Google Project Vault Bakes Super-Security Into microSD
How much trust can you squeeze into a microSD card? If you're Google ATAP, the search giant's outlandish research arm, it turns out the answer is "a huge amount." Today at I/O the ATAP team revealed Project Vault, a full security computer packed into a microSD form-factor, and which if plugged into a phone, PC, or even an Internet-of-Things device could allow for entirely encrypted communications without the host device ever seeing what's being discussed or worked on. Best of all, Google is releasing the whole thing as an open-source project.
"There's an inherent tension between the desire to create capability and the ability to secure the very code that drives those capabilities," Google ATAP lead Regina Dugan explained.
"My home has windows and doors, a porous boundary which is necessary for people and things to come and go. but those windows and doors make it harder for me to protect everything in the house. so I use a vault," she said of the motivation behind Project Vault. "It can't store all of the content of my house but it can store my most precious possessions."

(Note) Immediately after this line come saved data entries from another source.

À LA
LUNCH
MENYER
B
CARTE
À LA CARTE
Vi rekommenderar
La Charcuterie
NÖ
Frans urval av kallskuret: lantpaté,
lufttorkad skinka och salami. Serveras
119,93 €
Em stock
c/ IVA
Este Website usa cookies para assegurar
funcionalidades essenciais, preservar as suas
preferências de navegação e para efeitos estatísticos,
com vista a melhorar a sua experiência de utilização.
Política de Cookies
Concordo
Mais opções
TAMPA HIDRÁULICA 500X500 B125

Project Vault the card does effectively the same thing. As well as an ARM processor there's 4GB of isolated, sealed storage inside, together with NFC and an antenna which ATAP uses to identify the correct user is nearby.
Together, they can store files securely – Vault cleverly recreates the file structure a device would expect to find when it's slotted in, only allowing access to specific data and marking all the other blocks as bad, which effectively makes it platform-agnostic – but also offer a suite of cryptographic services.

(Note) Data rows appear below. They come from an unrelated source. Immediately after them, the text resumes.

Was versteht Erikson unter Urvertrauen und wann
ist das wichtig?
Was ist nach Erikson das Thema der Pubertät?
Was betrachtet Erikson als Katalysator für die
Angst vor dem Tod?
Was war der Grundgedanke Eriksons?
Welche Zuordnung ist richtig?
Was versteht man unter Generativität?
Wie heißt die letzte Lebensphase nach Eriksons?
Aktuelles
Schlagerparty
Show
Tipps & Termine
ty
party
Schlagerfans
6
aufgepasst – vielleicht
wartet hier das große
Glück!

That includes hashing, signing, bulk and streaming encryption, and a hardware random number generator. ATAP has even found space for immutable logging, a gigabyte record of any attempts to access the card so that a hacking attempt could later be pinpointed.
The project is being led by someone with a notorious passion for privacy and security. Peiter "Mudge" Zatko is formerly of DARPA, just like Dugan herself, and joined ATAP in 2013. According to him, it's about time that users had the same sort of security options that carriers and device manufacturers have made sure they engineer into the phones and other gadgets we carry.
"It turns out, you already have security elements in your phones and computers: SIM cards. They protect the things important to the carriers. Trusted Platform Modules. They're the things that protect things important to the OEM and the content providers," he pointed out. "Where's the thing that protects the things that are important to you, that you have control over? So we made one."
In Mudge's demo, two smartphones running an instant messaging app were able to communicate via text message without the server in-between, or indeed the devices themselves, getting any inkling of what was being discussed. It needn't be just text, though: in addition to encrypting any data stored on the card, Project Vault can secure streaming messaging, voice, and video communications, all in real-time.
It'll be fully open-source, too, because ATAP is more than aware that it might struggle to gain the trust of the people who need to believe in Vault's value.
"We're doing this to be fully transparent because we want developers to be able to see how it works, understand it, and trust it," Mudge explained.
Today, Google is deploying around 500 prototypes internally, as well as revealing the research hardware, dev-kit, and its accompanying software. It's unclear when you might be able to buy a Project Vault card yourself, however.
"It shouldn't matter how many doors or windows your house has," Mudge concluded, "as long as it has a vault in it."